Dying intestate – having no Will– means your wealth is divided equally among your closest relatives and not necessarily in line with your wishes. Equally an old, out of date, Will may not represent your current wishes. Both situations can cause a great deal of upset and even disputes on your death.

We have been reminded again of the importance to Respect (!) the importance of Will making following news in the US that rather than dying intestate, singer Aretha Franklin left handwritten notes setting out her plans for her millions, which last night were determined to be a valid Will.

When the intensely private Queen of Soul died aged 76 in August 2018, it was believed she had left no professionally drawn up Will for her estate meaning her assets – including homes, cars, furs and jewellery worth over £6M – were to be equally split among her four sons.

However, relatives claimed that they have found handwritten Wills in a locked cabinet and under the sofa that seem to set out her wishes when she died. The dispute between her sons about those documents culminated in a US court case, where a Jury was asked to determine the validity of those Wills and which of the two was the more recent. After only an hour’s debate, the Jury decided last night that the handwritten note found in her sofa was her valid Will, resolving five years of costly and emotional litigation and resulting in a redistribution of her wealth among her wider family. You would have thought that an important document like a Will would not have been stored by Aretha down the back of her sofa! However, that does not impact its validity, and shows the importance of a thorough search of an individual’s house on death to check for any Will hidden amongst papers or otherwise.

So how can you avoid upset, or a dispute after your death?

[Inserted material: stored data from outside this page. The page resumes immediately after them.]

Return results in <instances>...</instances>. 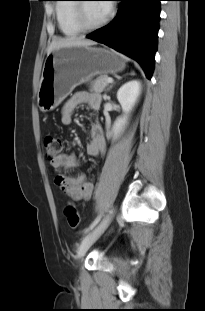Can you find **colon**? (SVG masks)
I'll use <instances>...</instances> for the list:
<instances>
[{"label":"colon","mask_w":205,"mask_h":311,"mask_svg":"<svg viewBox=\"0 0 205 311\" xmlns=\"http://www.w3.org/2000/svg\"><path fill=\"white\" fill-rule=\"evenodd\" d=\"M45 157L48 161H52L60 154L62 149V140L53 136L44 138ZM64 214L70 228L76 229L80 225V215L73 204L65 207Z\"/></svg>","instance_id":"1"}]
</instances>
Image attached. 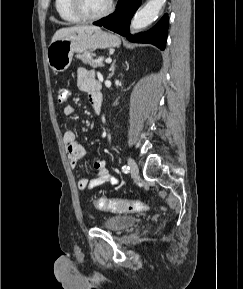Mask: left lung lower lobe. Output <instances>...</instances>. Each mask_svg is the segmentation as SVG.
<instances>
[{"label":"left lung lower lobe","instance_id":"0a47b994","mask_svg":"<svg viewBox=\"0 0 243 289\" xmlns=\"http://www.w3.org/2000/svg\"><path fill=\"white\" fill-rule=\"evenodd\" d=\"M141 5V0H119L115 12L106 18L94 22V25L104 26L122 36H125L131 42L150 43L164 50L166 46L168 32V15L165 14L162 19L149 31L130 35L129 25L135 11Z\"/></svg>","mask_w":243,"mask_h":289}]
</instances>
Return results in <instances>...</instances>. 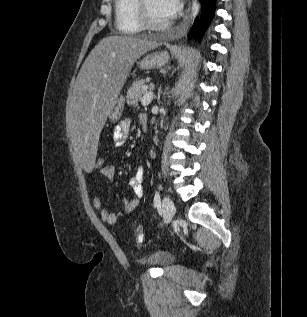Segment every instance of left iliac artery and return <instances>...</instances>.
<instances>
[{"label":"left iliac artery","mask_w":307,"mask_h":317,"mask_svg":"<svg viewBox=\"0 0 307 317\" xmlns=\"http://www.w3.org/2000/svg\"><path fill=\"white\" fill-rule=\"evenodd\" d=\"M161 204V198H160V193L159 191H155L154 195V207H159Z\"/></svg>","instance_id":"left-iliac-artery-1"}]
</instances>
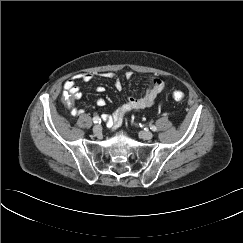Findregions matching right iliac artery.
<instances>
[{
    "label": "right iliac artery",
    "mask_w": 243,
    "mask_h": 243,
    "mask_svg": "<svg viewBox=\"0 0 243 243\" xmlns=\"http://www.w3.org/2000/svg\"><path fill=\"white\" fill-rule=\"evenodd\" d=\"M101 122V119L99 118V116H95L93 118V123L97 124V123H100Z\"/></svg>",
    "instance_id": "1"
}]
</instances>
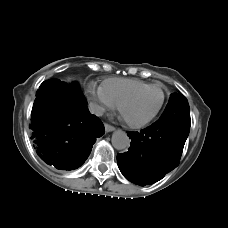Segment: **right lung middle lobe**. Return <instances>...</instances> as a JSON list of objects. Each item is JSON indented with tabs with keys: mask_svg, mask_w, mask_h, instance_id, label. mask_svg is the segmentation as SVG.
Masks as SVG:
<instances>
[{
	"mask_svg": "<svg viewBox=\"0 0 228 228\" xmlns=\"http://www.w3.org/2000/svg\"><path fill=\"white\" fill-rule=\"evenodd\" d=\"M50 81H51V82H58V81H60V80H58V79H50ZM63 83H64V82H63ZM66 85H67V84H66ZM67 87H68L69 90H70V95H71V96H74V95H76V94L79 92V90H78L79 86H78V84H76V83H74L73 86L67 85Z\"/></svg>",
	"mask_w": 228,
	"mask_h": 228,
	"instance_id": "obj_1",
	"label": "right lung middle lobe"
}]
</instances>
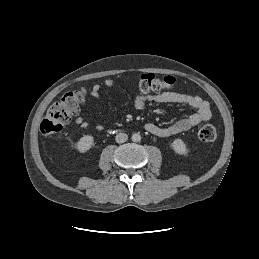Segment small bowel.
I'll use <instances>...</instances> for the list:
<instances>
[{"mask_svg": "<svg viewBox=\"0 0 259 259\" xmlns=\"http://www.w3.org/2000/svg\"><path fill=\"white\" fill-rule=\"evenodd\" d=\"M104 85L106 88L111 89L114 86V81L108 78L104 81ZM100 91V85L95 84L91 93L94 97L99 98ZM147 102L182 104L194 109L192 114L181 118L168 126H158L154 123L145 124L146 131L158 137H170L178 133L188 131L196 125L208 121L212 116L210 105L206 100L202 99L200 96L185 92H163L157 94L137 95L134 98V107L142 109L145 107ZM75 122L82 128H87L89 126V122L80 115L75 117ZM96 128L97 130H101L102 126L97 125Z\"/></svg>", "mask_w": 259, "mask_h": 259, "instance_id": "c3829d8e", "label": "small bowel"}]
</instances>
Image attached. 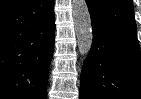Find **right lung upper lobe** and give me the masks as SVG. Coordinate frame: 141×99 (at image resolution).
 Wrapping results in <instances>:
<instances>
[{
    "instance_id": "1",
    "label": "right lung upper lobe",
    "mask_w": 141,
    "mask_h": 99,
    "mask_svg": "<svg viewBox=\"0 0 141 99\" xmlns=\"http://www.w3.org/2000/svg\"><path fill=\"white\" fill-rule=\"evenodd\" d=\"M20 0H0V10L6 9Z\"/></svg>"
}]
</instances>
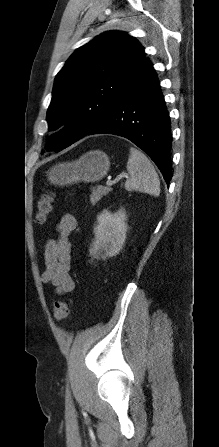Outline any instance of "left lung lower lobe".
I'll return each instance as SVG.
<instances>
[{
    "label": "left lung lower lobe",
    "instance_id": "left-lung-lower-lobe-1",
    "mask_svg": "<svg viewBox=\"0 0 219 447\" xmlns=\"http://www.w3.org/2000/svg\"><path fill=\"white\" fill-rule=\"evenodd\" d=\"M125 137L147 153L169 184L171 127L160 83L145 59L135 77L87 135Z\"/></svg>",
    "mask_w": 219,
    "mask_h": 447
}]
</instances>
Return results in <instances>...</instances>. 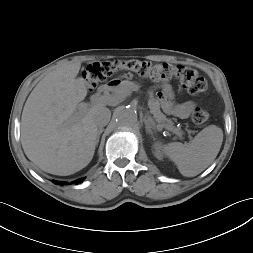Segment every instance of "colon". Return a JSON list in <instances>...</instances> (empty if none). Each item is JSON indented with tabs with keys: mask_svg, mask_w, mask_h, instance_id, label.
Here are the masks:
<instances>
[{
	"mask_svg": "<svg viewBox=\"0 0 253 253\" xmlns=\"http://www.w3.org/2000/svg\"><path fill=\"white\" fill-rule=\"evenodd\" d=\"M128 70L138 76L156 81L177 79L181 82L188 93L197 95L207 89L206 79L196 70L169 63H152L145 60L129 59L96 62L87 66L84 77L90 86H96L114 73ZM192 122L202 125L208 119V113L201 107H196L191 116Z\"/></svg>",
	"mask_w": 253,
	"mask_h": 253,
	"instance_id": "colon-1",
	"label": "colon"
}]
</instances>
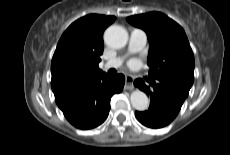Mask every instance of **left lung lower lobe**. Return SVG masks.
Segmentation results:
<instances>
[{"label":"left lung lower lobe","instance_id":"obj_1","mask_svg":"<svg viewBox=\"0 0 230 155\" xmlns=\"http://www.w3.org/2000/svg\"><path fill=\"white\" fill-rule=\"evenodd\" d=\"M134 85L150 96L151 103L147 111L135 112L137 120L150 128H162L170 124L179 113L188 92L175 85L152 80L153 88L145 85L142 79H136Z\"/></svg>","mask_w":230,"mask_h":155}]
</instances>
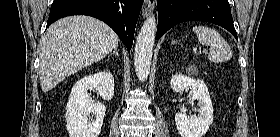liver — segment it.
<instances>
[{"mask_svg": "<svg viewBox=\"0 0 280 137\" xmlns=\"http://www.w3.org/2000/svg\"><path fill=\"white\" fill-rule=\"evenodd\" d=\"M119 37L89 16H70L53 23L41 46L40 82L48 92L73 73L103 59L118 47Z\"/></svg>", "mask_w": 280, "mask_h": 137, "instance_id": "liver-1", "label": "liver"}]
</instances>
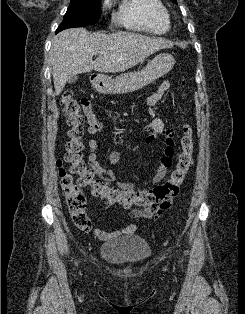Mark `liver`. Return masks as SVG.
Segmentation results:
<instances>
[{"instance_id": "obj_1", "label": "liver", "mask_w": 245, "mask_h": 314, "mask_svg": "<svg viewBox=\"0 0 245 314\" xmlns=\"http://www.w3.org/2000/svg\"><path fill=\"white\" fill-rule=\"evenodd\" d=\"M173 43L133 32L89 33L84 28L67 29L52 41L49 53L55 94L59 95L68 79L92 70L122 72L142 62L151 54ZM98 58L93 61V55Z\"/></svg>"}]
</instances>
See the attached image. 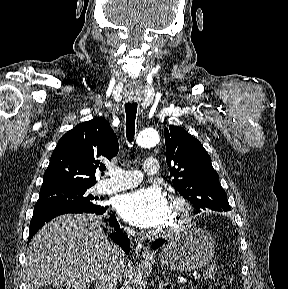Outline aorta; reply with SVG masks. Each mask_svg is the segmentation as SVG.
Masks as SVG:
<instances>
[{"label":"aorta","mask_w":288,"mask_h":289,"mask_svg":"<svg viewBox=\"0 0 288 289\" xmlns=\"http://www.w3.org/2000/svg\"><path fill=\"white\" fill-rule=\"evenodd\" d=\"M159 143L158 132L152 128H148L139 133L137 144L141 147L150 148Z\"/></svg>","instance_id":"762f6f07"}]
</instances>
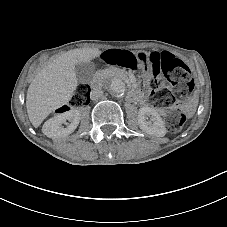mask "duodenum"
<instances>
[{
    "instance_id": "obj_1",
    "label": "duodenum",
    "mask_w": 227,
    "mask_h": 227,
    "mask_svg": "<svg viewBox=\"0 0 227 227\" xmlns=\"http://www.w3.org/2000/svg\"><path fill=\"white\" fill-rule=\"evenodd\" d=\"M143 101H144V102H146V101H147V99H146V98H144V99H143Z\"/></svg>"
}]
</instances>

If a valid Will is not in place, the intestacy rules dictate what happens to your estate when you die. While these rules attempt to ensure a balanced distribution of wealth between a person’s closest surviving relatives, experience often tells a different story. This strict allocation of assets, in line with the rules, can cause upset, distress and disputes between those left behind, as the division of an estate in this way is arbitrary and takes no account of the deceased’s person’s wishes. Similar can happen if you leave a Will prepared many years ago that does not represent your current wishes, or if you make a later Will without validly revoking, or destroying, any earlier versions – in that scenario, your family could end up like the Franklin family arguing over which was your latest and valid Will.

Along with the obvious benefit of recording your wishes as to how your assets are to be divided on your death, there are other benefits to having an up-to-date Will. These include allowing you to appoint guardians for your children, choosing individuals you trust to deal with your affairs and the ability to set up trusts of your assets, if appropriate.

Is my Will valid?

There are certain formalities which have to be complied with in order for a Will to be recognised as a legal document.

You can of course make your own Will, but for it to be binding it would need to be signed by two independent witnesses and you must make sure it validly revokes any earlier wills to avoid later disputes. Speaking to a legal adviser to ensure you’ve taken the necessary steps, and considered all the possibilities, is always advisable.